I did find it odd that the recommended approach for installing on Unix calls for downloading a .zip file to Windows, unzipping it there, and then FTP’ing the resulting .tar file to the target Unix / Linux server.

It might have been a good idea to reference the fact that the installation directories are not under the control of the Oracle installer or inventory – a fact that might change where you want to place the files.

Past that, the chapter does a nice job of describing the directories, preparing databases for replication and setting up and starting the GoldenGate processes.

Chapter 3 – Design Considerations

Chapter 3 starts in with active / active, active / passive, cascading and use of GoldenGate in a Physical Data Guard configuration.

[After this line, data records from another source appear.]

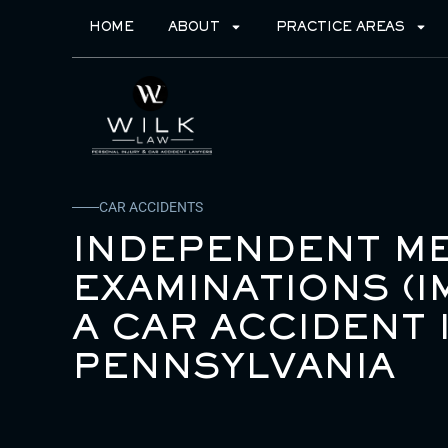
HOME
ABOUT
PRACTICE AREAS
CAR ACCIDENTS
INDEPENDENT ME
EXAMINATIONS (I
A CAR ACCIDENT 
PENNSYLVANIA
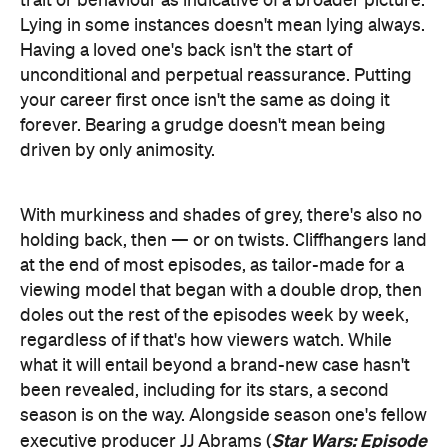
trait or behaviour as indicative of a broader picture.
Lying in some instances doesn't mean lying always.
Having a loved one's back isn't the start of
unconditional and perpetual reassurance. Putting
your career first once isn't the same as doing it
forever. Bearing a grudge doesn't mean being
driven by only animosity.
With murkiness and shades of grey, there's also no
holding back, then — or on twists. Cliffhangers land
at the end of most episodes, as tailor-made for a
viewing model that began with a double drop, then
doles out the rest of the episodes week by week,
regardless of if that's how viewers watch. While
what it will entail beyond a brand-new case hasn't
been revealed, including for its stars, a second
season is on the way. Alongside season one's fellow
Star Wars: Episode
executive producer JJ Abrams (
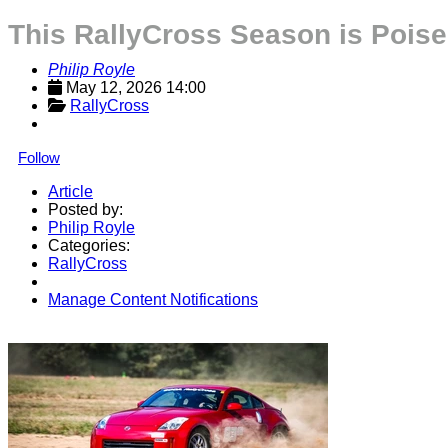
This RallyCross Season is Poised
Philip Royle
May 12, 2026 14:00
RallyCross
Follow
Article
Posted by:
Philip Royle
Categories:
RallyCross
Manage Content Notifications
Share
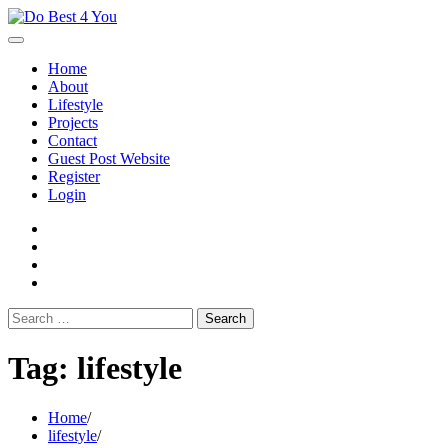
Skip
to
content
Home
About
Lifestyle
Projects
Contact
Guest Post Website
Register
Login
facebook
instagram
twitter
youtube
Search
for:
Tag:
lifestyle
Home
lifestyle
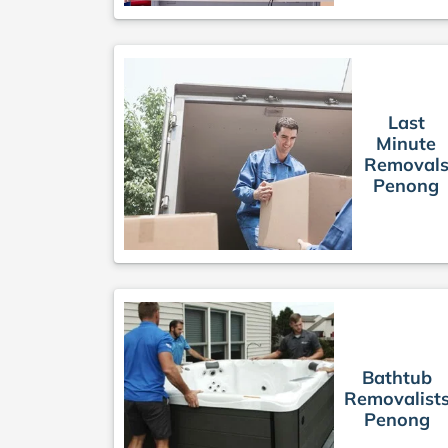
Last
Minute
Removal
Penong
Bathtub
Removalist
Penong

From those descriptions we quickly move to network reliability and detailed discussion of NIC teaming for network redundancy.

After the network discussion, we bounce up to various database architectures like single-server, grid and clusters.

From there we move to a discussion on “Changed data management” which talks about Point-in Time Recovery, RMAN and Flashback.

I found this chapter to be very uneven with regard to design considerations.

Chapter 4 – Configuring Oracle GoldenGate

Here the author gets back on solid ground with a nice description of options for loading remote sites, with a good level of detail about the various ways to take a set of data, transport it to the remote site, and load it up while making sure to capture changes during this process.  Each option is explained in detail and examples are provided as well.

The data unload and load processes are covered in detail, as well as the change data capture configuration. 

Trail files are also covered in detail, including trail file purging.

I’ll be covering Chapters 5-10 in Part II of my review.